━━ Data supplied
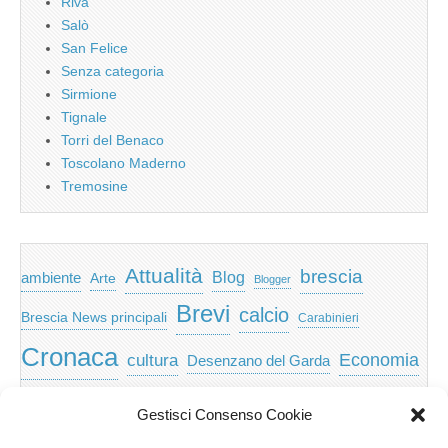
Riva
Salò
San Felice
Senza categoria
Sirmione
Tignale
Torri del Benaco
Toscolano Maderno
Tremosine
Attualità
brescia
ambiente
Blog
Arte
Blogger
Brevi
calcio
Brescia News principali
Carabinieri
Cronaca
Economia
cultura
Desenzano del Garda
featured
Eventi
Garda
emozioni
feed
Gestisci Consenso Cookie
Garda e Valtenesi
Giochi
gratis
Io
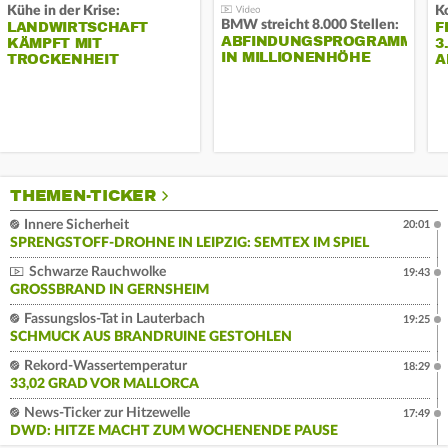
Kühe in der Krise:
BMW streicht 8.000 Stellen:
LANDWIRTSCHAFT
F
ABFINDUNGSPROGRAMM
KÄMPFT MIT
3
IN MILLIONENHÖHE
TROCKENHEIT
A
THEMEN-TICKER
Innere Sicherheit
20:01
SPRENGSTOFF-DROHNE IN LEIPZIG: SEMTEX IM SPIEL
Schwarze Rauchwolke
19:43
GROSSBRAND IN GERNSHEIM
Fassungslos-Tat in Lauterbach
19:25
SCHMUCK AUS BRANDRUINE GESTOHLEN
Rekord-Wassertemperatur
18:29
33,02 GRAD VOR MALLORCA
News-Ticker zur Hitzewelle
17:49
DWD: HITZE MACHT ZUM WOCHENENDE PAUSE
━━━━
▶ _What the exercise asks_: Keep every word of the data as it is when you write it out, but drop the pictures.

▶ _Answer section_:
Riva
Salò
San Felice
Senza categoria
Sirmione
Tignale
Torri del Benaco
Toscolano Maderno
Tremosine
Attualità
brescia
ambiente
Blog
Arte
Blogger
Brevi
calcio
Brescia News principali
Carabinieri
Cronaca
Economia
cultura
Desenzano del Garda
featured
Eventi
Garda
emozioni
feed
Gestisci Consenso Cookie
Garda e Valtenesi
Giochi
gratis
Io
Kühe in der Krise:
BMW streicht 8.000 Stellen:
LANDWIRTSCHAFT
F
ABFINDUNGSPROGRAMM
KÄMPFT MIT
3
IN MILLIONENHÖHE
TROCKENHEIT
A
THEMEN-TICKER
Innere Sicherheit
20:01
SPRENGSTOFF-DROHNE IN LEIPZIG: SEMTEX IM SPIEL
Schwarze Rauchwolke
19:43
GROSSBRAND IN GERNSHEIM
Fassungslos-Tat in Lauterbach
19:25
SCHMUCK AUS BRANDRUINE GESTOHLEN
Rekord-Wassertemperatur
18:29
33,02 GRAD VOR MALLORCA
News-Ticker zur Hitzewelle
17:49
DWD: HITZE MACHT ZUM WOCHENENDE PAUSE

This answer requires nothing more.